Was uns prägt – 10 Jahre LGH

von Lea Frauenknecht Lowresdatei. Nutzungsvereinbarung. Nur zur privaten Nutzung bestimmt. Bitte vor Veroeffentlichung Nutzungsrechte bei dem Fotografen Andreas Reeg einholen. Landesgymnasium Baden-Wuerttemberg . Foto und Copyright: Andreas Reeg, Tel: +49-171-5449247, andreas.reeg@t-online.de, www.andreasreeg.de

10 Jahre Landesgymnasium – das sind vier Jahre länger als die Zeitspanne, die man von der siebten Klasse bis zum Abitur an dieser Schule verbringt. Doch schon sechs Jahre sind eine nicht zu verachtende Zeit in einer Gemeinschaft, in der man seine Jugend verbringt. Der Abschnitt im Leben also, der einen Menschen prägt und zu dem Individuum formt, als das er die Schule am Ende verlässt. Ausschlaggebend für diese Individualität ist dabei nicht unbedingt nur die Schule an sich: Sie hilft zwar dabei, Stärken zu finden, Interessen zu vertiefen und mit Addita ein möglichst interessensorientiertes Programm zu ermöglichen und gibt hiermit durch den Aspekt der Bildung eine Möglichkeit zur „Selbstfindung“. Viel wichtiger erscheint jedoch die Aufgabe der Gemeinschaft: Die Erziehung zu Selbständigkeit und Eigenverantwortung, die das Internat erfordert, das soziale Verhalten und die Sozialisation in einer Wohngemeinschaft. Aber auch die Entwicklung eines eigenen sozialen Umfelds in Form von Freundschaften, die auf gemeinsamen Erlebnissen innerhalb und außerhalb dieser Gemeinschaft beruhen. Nicht umsonst erscheint es so schwierig, den gemeinsamen Nenner mit Nicht-LGHlern zu finden – die Internatsgemeinschaft ist und bleibt ein Phänomen, das Außenstehenden nur in Einzelfällen zugänglich wird.
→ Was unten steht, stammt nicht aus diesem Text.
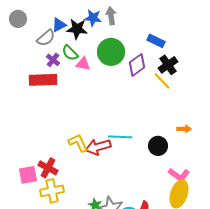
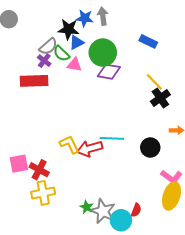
blue triangle: (59, 25) -> (77, 42), moved
gray semicircle: (46, 38) -> (48, 46), moved
purple diamond: (137, 65) -> (109, 72), moved, turned 45
black cross: (168, 65) -> (160, 98), moved
pink square: (28, 175) -> (19, 164), moved

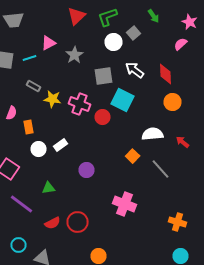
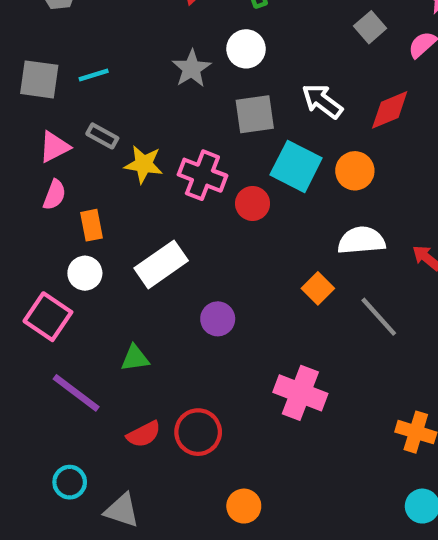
gray square: (134, 33) -> (370, 27), moved
white circle: (114, 42) -> (246, 49), moved
pink triangle: (48, 43) -> (54, 147), moved
red diamond: (166, 74) -> (390, 110), turned 70
orange circle: (172, 102) -> (355, 171), moved
white rectangle: (60, 145) -> (161, 264), size x1.6
white circle: (38, 149) -> (85, 273), moved

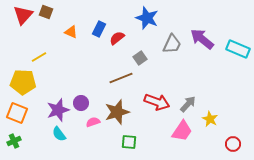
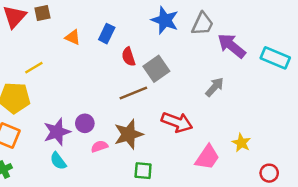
brown square: (46, 12) -> (42, 13), turned -32
red semicircle: (117, 38) -> (129, 57), moved, turned -70
gray trapezoid: (172, 44) -> (202, 24), moved
gray square: (140, 58) -> (156, 69), size x1.5
gray arrow: (188, 104) -> (215, 87), moved

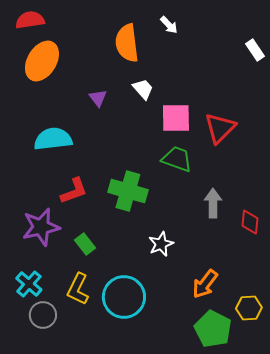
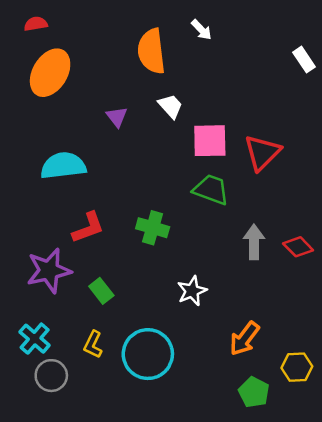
red semicircle: (30, 20) -> (36, 24), size x0.7
green cross: (128, 191) -> (153, 228), size x0.7
red diamond: (250, 222) -> (298, 247), moved, turned -50
yellow L-shape: (78, 289) -> (93, 345), size x0.7
green pentagon: (213, 329) -> (254, 392), size x0.7

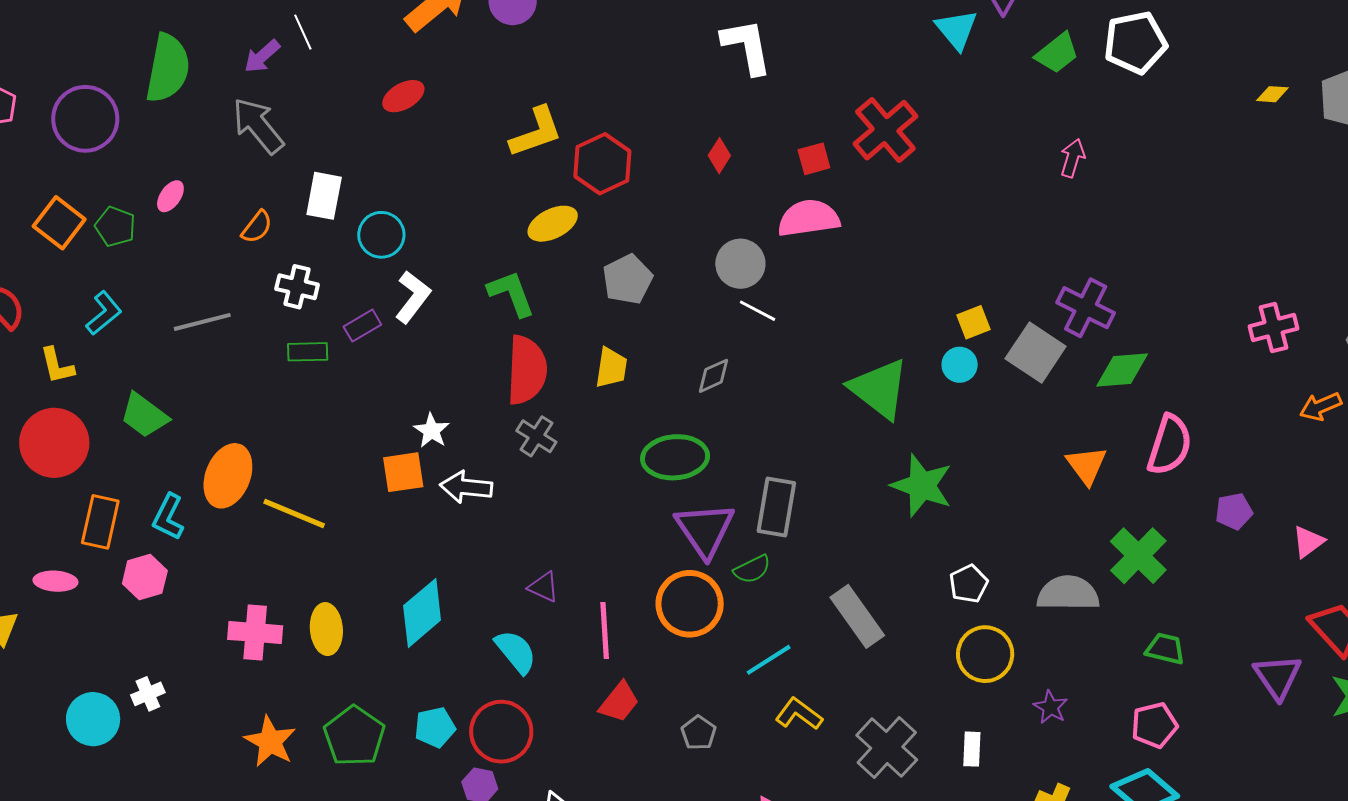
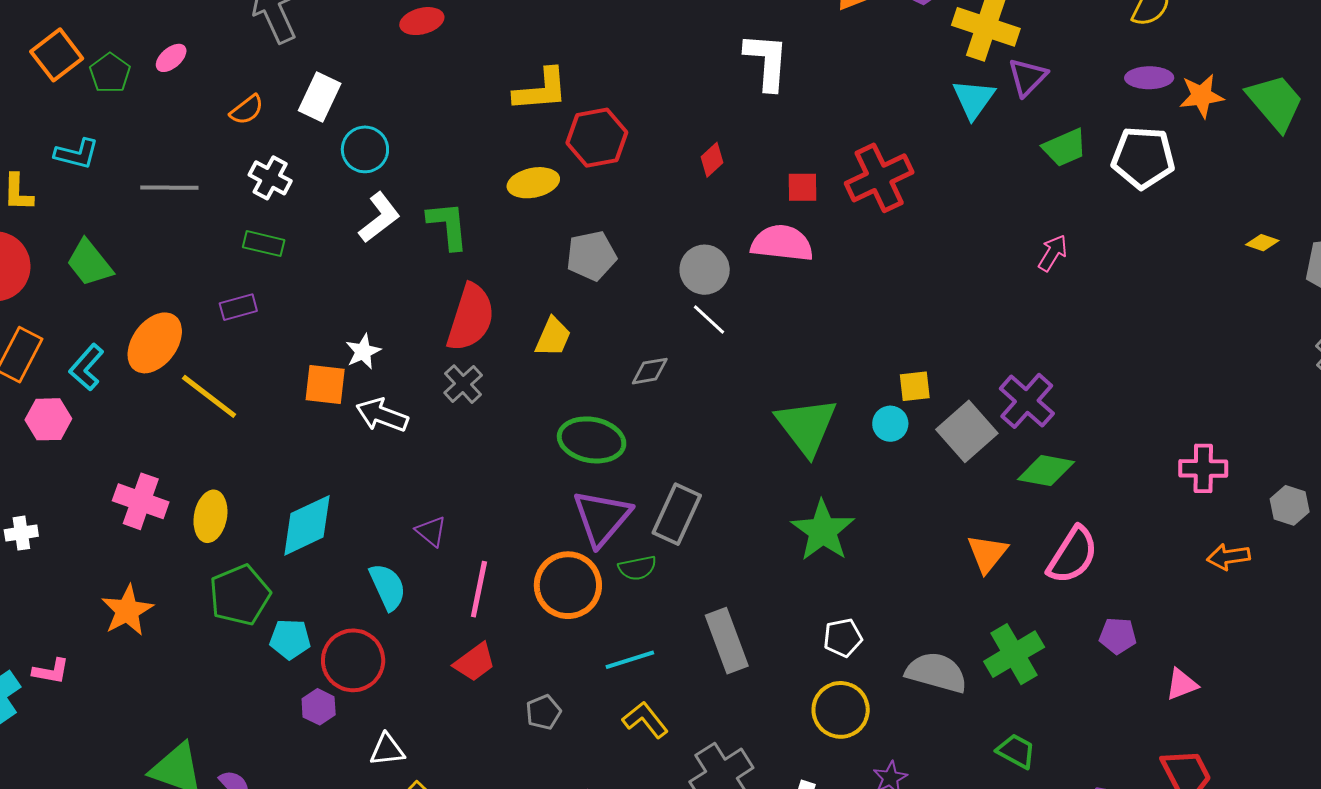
green L-shape: (511, 293) -> (448, 225), moved
cyan L-shape: (104, 313) -> (77, 154), turned 39
purple rectangle: (362, 326) -> (238, 307), moved
green pentagon: (354, 736) -> (240, 595), moved

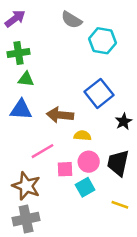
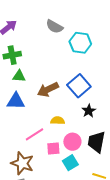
brown arrow: (60, 115) -> (48, 89), moved, turned -30
black star: (124, 121) -> (89, 111), moved
yellow semicircle: (82, 136) -> (58, 121), moved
So blicken die meisten von uns mit einem lachenden und einem weinenden Auge ihrem Abitur und damit dem Ende ihrer Zeit am LGH entgegen. Das lachende Auge erblickt hierbei die Freiheit von kleinlichen erscheinenden -wenn auch notwendigen- Regelwerken sowie dreckigen Geschirrstapeln in der WG-Küche und auch auf eine Art normaler Privatsphäre, die im Internat nicht unbedingt gewährleistet werden kann. Das lachende Auge vermittelt einen Anschein von Macht, ein neues Kapitel zu beginnen, das sich abseits von schimmelnden Lebensmitteln, WG-Zeiten und Nachmittagsunterricht zuträgt. Der Anfang eines neuen Kapitels bedeutet in diesem Fall aber auch, wie das weinende Auge feststellt, gewachsene Freundschaften zwar nicht aufzugeben, aber zu dezentralisieren, nicht mehr nur eine Zimmertür weitergehen zu müssen, um jemanden zum Quatschen zu haben und auch nicht mehr zu einer so behütenden Gemeinschaft wie der des LGH zu gehören.

Aber auch diese Gemeinschaft hat sich über die Jahre hinweg verändert. Während ich in der siebten Klasse noch jeden LGHler mit Namen kannte und doch über jeden eine Kleinigkeit hätte sagen können – und dies galt damals noch für eine große Mehrheit der Schule -, weiß ich heute bei vielen Mitschülerinnen und Mitschülern nicht einmal mehr, welcher Klassenstufe ich sie zuordnen soll. Denn nicht nur wuchsen wir selbst über die Jahre, auch die Schulgemeinschaft durchlief in den letzten Jahren pubertär anmutende Wachstumsschübe. Diesem alljährlichen Wuchs folgte eine immer größer werdende Anonymität innerhalb der Schülerschaft und man kann es darum nur begrüßen, dass das LGH mit seiner jetzigen Schülerzahl (vorerst (?)) sein Maximum erreicht hat.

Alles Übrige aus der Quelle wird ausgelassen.